# XM's MLB Home Plate is now MLBNetwork Live



## djlong (Jul 8, 2002)

Wretched. Absolutely wretched.

I knew that the 'new' lineup on MLB Home Plate (XM 175) was switching to "MLBNetwork on XM" as of yesterday - some hybrid of old Home Plate and MLB Network's programming. What I didn't expect was how bad it would be when I got out of the office around 3:30pm (ET).

What I heard was, basically, the audio feel of what sounded like MLB.tv or MLB Network (the cable channel).

I listened to 20 minutes of "Watch this!", "Look at that" and "Let's see that again!". The incredible play that Burleigh made yesterday that was on all the highlight reels? Nothing more than "first he makes the hockey save" then "wow that was incredible".

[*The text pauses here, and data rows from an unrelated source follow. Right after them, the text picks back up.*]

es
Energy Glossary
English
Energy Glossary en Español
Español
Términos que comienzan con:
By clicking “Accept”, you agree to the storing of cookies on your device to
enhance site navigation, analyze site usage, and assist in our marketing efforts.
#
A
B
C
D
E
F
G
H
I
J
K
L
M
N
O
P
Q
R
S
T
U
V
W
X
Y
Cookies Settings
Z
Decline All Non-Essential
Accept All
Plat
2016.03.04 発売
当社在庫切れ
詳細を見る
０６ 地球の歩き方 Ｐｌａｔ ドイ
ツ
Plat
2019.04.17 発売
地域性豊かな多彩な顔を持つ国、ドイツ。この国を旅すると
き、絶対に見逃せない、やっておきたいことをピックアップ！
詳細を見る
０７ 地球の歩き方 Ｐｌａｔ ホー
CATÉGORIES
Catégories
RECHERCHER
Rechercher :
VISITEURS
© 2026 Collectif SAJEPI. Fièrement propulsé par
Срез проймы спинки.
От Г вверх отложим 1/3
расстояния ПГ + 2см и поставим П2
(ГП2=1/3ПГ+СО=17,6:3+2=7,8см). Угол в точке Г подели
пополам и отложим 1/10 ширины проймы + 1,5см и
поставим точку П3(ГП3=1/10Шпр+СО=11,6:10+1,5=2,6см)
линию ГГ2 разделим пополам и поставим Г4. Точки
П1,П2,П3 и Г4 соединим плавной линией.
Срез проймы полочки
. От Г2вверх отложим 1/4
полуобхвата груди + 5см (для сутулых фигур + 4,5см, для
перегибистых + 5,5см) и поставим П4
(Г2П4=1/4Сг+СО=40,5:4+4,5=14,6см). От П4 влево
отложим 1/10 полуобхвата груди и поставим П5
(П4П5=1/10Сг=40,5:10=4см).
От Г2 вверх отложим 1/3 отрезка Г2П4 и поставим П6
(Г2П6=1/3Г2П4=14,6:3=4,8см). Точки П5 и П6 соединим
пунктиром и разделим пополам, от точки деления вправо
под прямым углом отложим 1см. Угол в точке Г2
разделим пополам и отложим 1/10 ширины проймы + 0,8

These people were OBLIVIOUS to the fact that they were being carried on radio. In addition, their "highlights" and cut-ins were clearly the *TV* announcers.

I've been listening to this channel on almost a daily basis since the day it started. I've been disappointed with some of the changes over the years, though I understand some of the reasoning (and I miss Buck Martinez).

But this.. This is just AWFUL.


----------



## fireponcoal (Sep 26, 2009)

i agree with every word you posted... you would think xm places extra value on the subscribers it has because of stations like 175. moves like this make me wonder if that is actually the case..


----------



## wilbur_the_goose (Aug 16, 2006)

I'll bet it's not XM's choice. Knowing MLB, it was their call.


----------



## Dolly (Jan 30, 2007)

wilbur_the_goose said:


> I'll bet it's not XM's choice. Knowing MLB, it was their call.


I tend to agree because MLB is like the ultimate control organization


----------



## djlong (Jul 8, 2002)

Well, after Opening Day, they want back to a *radio* lineup during the afternoon. I haven't had a chance to sample what the evening programming is (though it seems to be Game of the Day quite often).

I *do* like the new "Round Trip" at 6am (ET) where you get extended radio-call highlights of EVERY game for an hour.


----------